Valesane, archi a tutto sesto, archi ribassati con chiavi di volta, mattoni di varie terre colorate, pietre sbozzate sul posto in modo spontaneo che stupiscono come i cantonali, chiavi di solai arrugginite, intonaci raffazzonati con crepe straordinarie che sembrano textures pensate, scuri sverniciati che sanno di sculture picassiane, ornamenti del sottotetto con porzioni di mattoni a forma triangolare.
L’aia contornata da pietra, il porticato con due, tre archi e anche più in cui s’annida la penombra, buona per il tempo afoso.
Al piano terra la cucina dominata dal focolare, con una tavola grande per accogliere un “paesaggio” umano affollato. Ambiente rabbuiato durante i mesi freddi, prima rischiarato da candele poi da semplice elettricità.
Magari un altro locale per gli indumenti da lavoro, qualche attrezzo. Poi la scala, irta: di quale grado parleremmo se facessimo riferimento a una parete di roccia da scalare? Ovviamente in legno, con le assi appena levigate, e sotto, il secchiaio in pietra. Al piano superiore le camere, in sequenza, divise una dall’altra da pareti leggere in cannucciato, impastato a trucioli e calce.

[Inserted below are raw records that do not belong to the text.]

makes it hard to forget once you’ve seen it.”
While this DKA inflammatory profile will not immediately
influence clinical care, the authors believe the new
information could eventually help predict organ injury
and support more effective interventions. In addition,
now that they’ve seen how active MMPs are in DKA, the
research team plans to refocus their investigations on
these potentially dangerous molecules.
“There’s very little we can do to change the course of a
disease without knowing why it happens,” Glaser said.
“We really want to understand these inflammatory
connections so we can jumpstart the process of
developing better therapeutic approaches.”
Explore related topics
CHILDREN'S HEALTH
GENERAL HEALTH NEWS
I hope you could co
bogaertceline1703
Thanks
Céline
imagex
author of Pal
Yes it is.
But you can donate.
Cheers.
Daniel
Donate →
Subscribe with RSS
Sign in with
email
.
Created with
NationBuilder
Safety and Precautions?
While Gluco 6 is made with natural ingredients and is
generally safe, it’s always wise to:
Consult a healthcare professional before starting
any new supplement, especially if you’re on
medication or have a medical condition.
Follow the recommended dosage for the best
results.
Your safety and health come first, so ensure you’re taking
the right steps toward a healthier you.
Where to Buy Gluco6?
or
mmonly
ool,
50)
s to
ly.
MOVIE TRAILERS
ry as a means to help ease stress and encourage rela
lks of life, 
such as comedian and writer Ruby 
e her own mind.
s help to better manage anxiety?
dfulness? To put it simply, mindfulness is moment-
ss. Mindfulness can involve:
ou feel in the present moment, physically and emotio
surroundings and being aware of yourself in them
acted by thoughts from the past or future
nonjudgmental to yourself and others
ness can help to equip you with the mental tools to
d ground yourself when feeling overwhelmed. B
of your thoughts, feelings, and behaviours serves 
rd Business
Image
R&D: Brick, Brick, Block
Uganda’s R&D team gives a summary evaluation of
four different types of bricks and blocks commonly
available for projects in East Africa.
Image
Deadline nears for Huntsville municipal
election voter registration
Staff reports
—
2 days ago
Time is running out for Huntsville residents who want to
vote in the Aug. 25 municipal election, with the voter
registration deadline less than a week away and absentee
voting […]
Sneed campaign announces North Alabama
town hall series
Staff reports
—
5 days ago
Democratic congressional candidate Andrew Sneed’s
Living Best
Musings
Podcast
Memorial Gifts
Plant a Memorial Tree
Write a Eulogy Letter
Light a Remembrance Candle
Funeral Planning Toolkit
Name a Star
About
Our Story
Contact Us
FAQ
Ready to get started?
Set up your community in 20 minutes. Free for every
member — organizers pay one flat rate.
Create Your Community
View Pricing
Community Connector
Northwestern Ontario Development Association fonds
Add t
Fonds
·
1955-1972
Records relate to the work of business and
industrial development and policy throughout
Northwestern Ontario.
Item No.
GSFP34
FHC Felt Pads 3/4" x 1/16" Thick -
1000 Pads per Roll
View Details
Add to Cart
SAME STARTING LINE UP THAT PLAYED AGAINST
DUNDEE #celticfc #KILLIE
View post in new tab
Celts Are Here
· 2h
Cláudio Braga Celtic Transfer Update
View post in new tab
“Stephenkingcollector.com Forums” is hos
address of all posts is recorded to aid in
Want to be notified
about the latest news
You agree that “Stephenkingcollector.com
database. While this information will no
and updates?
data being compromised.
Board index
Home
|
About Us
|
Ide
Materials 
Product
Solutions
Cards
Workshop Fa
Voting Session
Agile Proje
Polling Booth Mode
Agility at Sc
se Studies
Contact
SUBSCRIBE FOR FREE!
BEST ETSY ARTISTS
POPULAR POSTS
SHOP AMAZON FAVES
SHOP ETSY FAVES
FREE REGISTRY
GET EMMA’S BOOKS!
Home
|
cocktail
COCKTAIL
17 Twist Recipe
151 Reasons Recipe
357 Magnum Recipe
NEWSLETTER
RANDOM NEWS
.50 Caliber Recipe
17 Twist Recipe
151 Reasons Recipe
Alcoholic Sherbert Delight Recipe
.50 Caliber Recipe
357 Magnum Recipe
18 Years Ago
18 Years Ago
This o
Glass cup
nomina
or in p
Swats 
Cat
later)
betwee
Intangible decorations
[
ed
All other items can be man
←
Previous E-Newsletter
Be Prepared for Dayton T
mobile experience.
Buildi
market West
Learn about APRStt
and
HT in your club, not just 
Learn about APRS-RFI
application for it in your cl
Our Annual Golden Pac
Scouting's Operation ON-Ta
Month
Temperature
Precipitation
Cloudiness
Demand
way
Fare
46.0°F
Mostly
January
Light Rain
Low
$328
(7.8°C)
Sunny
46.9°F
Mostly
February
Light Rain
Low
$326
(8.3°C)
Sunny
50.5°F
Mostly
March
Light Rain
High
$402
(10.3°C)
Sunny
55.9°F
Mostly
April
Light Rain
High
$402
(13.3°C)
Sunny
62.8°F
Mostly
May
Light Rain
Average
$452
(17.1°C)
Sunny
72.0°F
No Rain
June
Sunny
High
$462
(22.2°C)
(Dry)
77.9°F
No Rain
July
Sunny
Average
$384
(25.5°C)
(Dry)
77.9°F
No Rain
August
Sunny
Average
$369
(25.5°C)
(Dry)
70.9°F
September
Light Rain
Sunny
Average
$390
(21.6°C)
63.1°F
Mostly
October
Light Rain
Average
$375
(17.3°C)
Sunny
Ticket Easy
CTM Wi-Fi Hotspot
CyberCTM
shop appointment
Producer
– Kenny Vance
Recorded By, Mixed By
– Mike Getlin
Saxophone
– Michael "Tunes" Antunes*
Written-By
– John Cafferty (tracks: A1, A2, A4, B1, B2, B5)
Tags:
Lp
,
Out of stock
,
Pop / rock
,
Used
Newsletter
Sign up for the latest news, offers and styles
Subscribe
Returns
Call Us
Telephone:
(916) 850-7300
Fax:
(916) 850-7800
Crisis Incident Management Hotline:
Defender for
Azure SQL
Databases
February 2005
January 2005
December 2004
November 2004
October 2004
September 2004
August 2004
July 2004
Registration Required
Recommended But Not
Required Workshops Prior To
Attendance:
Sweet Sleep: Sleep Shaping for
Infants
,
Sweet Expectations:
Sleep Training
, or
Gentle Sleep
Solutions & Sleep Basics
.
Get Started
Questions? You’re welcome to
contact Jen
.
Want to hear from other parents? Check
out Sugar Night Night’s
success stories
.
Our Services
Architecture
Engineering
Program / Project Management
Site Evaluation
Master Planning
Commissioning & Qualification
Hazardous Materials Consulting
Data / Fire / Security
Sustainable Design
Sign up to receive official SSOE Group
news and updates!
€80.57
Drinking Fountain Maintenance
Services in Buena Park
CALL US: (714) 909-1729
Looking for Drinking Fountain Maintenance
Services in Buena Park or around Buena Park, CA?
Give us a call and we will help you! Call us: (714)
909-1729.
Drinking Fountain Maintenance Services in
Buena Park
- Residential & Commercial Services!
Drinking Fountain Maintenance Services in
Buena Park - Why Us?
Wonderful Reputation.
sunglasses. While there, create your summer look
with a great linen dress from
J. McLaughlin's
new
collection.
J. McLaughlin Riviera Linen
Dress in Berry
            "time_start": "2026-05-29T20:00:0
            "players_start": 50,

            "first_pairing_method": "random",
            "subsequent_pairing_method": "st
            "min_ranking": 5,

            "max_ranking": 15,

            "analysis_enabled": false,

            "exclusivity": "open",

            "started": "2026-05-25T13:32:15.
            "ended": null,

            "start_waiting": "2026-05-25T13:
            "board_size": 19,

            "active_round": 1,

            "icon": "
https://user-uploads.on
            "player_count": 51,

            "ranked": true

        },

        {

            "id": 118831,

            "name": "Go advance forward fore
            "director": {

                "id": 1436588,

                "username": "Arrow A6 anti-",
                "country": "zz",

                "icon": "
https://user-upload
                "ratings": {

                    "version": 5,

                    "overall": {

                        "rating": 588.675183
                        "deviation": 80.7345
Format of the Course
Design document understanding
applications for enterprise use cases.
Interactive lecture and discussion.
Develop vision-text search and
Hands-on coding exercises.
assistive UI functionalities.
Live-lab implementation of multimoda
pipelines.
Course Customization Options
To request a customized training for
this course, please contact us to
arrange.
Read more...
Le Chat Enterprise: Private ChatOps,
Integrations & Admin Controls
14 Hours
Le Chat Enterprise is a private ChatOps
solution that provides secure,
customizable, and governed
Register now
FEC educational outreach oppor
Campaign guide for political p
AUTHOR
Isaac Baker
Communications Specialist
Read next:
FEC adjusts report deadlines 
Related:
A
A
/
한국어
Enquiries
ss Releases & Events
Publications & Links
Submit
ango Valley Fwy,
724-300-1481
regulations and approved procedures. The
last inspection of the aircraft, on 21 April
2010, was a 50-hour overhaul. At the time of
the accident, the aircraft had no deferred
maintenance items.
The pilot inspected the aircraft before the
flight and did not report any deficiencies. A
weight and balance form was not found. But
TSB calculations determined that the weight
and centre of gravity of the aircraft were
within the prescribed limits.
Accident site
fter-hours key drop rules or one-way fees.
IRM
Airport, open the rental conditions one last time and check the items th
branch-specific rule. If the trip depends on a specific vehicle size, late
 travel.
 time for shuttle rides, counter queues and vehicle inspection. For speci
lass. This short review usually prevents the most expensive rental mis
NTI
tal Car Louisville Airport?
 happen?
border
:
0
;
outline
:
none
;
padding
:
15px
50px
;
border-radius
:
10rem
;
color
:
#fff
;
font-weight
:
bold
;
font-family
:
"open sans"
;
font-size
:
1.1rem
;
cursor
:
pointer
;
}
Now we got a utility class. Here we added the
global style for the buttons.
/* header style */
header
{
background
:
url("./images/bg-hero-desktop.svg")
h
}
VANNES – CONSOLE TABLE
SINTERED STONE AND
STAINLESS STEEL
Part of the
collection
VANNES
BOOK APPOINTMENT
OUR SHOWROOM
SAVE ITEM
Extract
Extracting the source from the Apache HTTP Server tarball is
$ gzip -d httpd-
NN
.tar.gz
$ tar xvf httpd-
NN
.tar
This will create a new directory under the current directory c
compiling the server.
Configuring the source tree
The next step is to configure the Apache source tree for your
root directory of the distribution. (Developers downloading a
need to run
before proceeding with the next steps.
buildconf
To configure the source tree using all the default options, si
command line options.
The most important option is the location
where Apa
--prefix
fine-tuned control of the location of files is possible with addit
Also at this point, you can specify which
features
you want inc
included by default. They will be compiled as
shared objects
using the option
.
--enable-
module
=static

Camere semplici, giusto per il tempo di dormire, con poche finestre, quella più grande esposta a sud. Il pavimento in assi di legno, di diverse taglie, confinanti con generose fessure, che sembrano annullare il solaio facendo diventare un tutt’uno gli spazi sopra e sotto.
A un corso da me tenuto ai tecnici, chiedo: “da dove proveniamo noi veneti urbanisticamente”? Un architetto mi risponde: “Dalle case a schiera …”!
Ovviamente e per fortuna direi, non è così. La nostra matrice urbanistica è la “contrada o contrà”.
La casa e l’ambiente. Vera meraviglia di integrazione. Cosa c’è di più inserito nell’ambiente di una casa contadina o di una contrà?
“Se te trovo ‘na sera in contrà …” Recita un’altra canta di Bepi De Marzi. Luogo di incontri, di sguardi furtivi, maliziosi, perfino di giochi amorosi.
Luogo di condivisione e cooperazione.
La contrà. Aggregazione di piccole case, nate una dopo l’altra. Così c’era una parete esposta in meno, ci si riscaldava insieme, ci si proteggeva. La vita contadina, seppur molto conflittuale, viveva di aiuti reciproci.
La stalla, “salotto” invernale per l’intimità delle parole e dei gesti, l’aia luogo di incontri, passaggi, giochi, deposito temporaneo di cereali, spazio arioso di respiro.
E sopra, come un cuscino, il fienile, la “tèza”, che sembra coprire per proteggere.
Casa come scenografia di gesti poetici perché seppur nella difficoltà e nelle miserie, gli uomini dei campi immettevano nelle loro opere passione, verità, sapienza. E questo li ha resi eterni.
Oggi, la sola vista di una casa contadina o di un piccolo gruppo di case, ci dona serenità. Perché l’architettura del secondo dopo guerra non ha prodotto altrettanta felicità?
La maggior parte di queste architetture semplici sembrano nate dalla terra dopo una pioggia, tanto sono legate al paesaggio. Dalla natura è stato prelevato solo ciò che serviva, senza opportunismo e falsità.
Un giorno tutto questo ritornerà alla terra madre, senza produrre rifiuti.
Perché andare lontano a cercare le architetture della meraviglia, quando sono intorno a noi?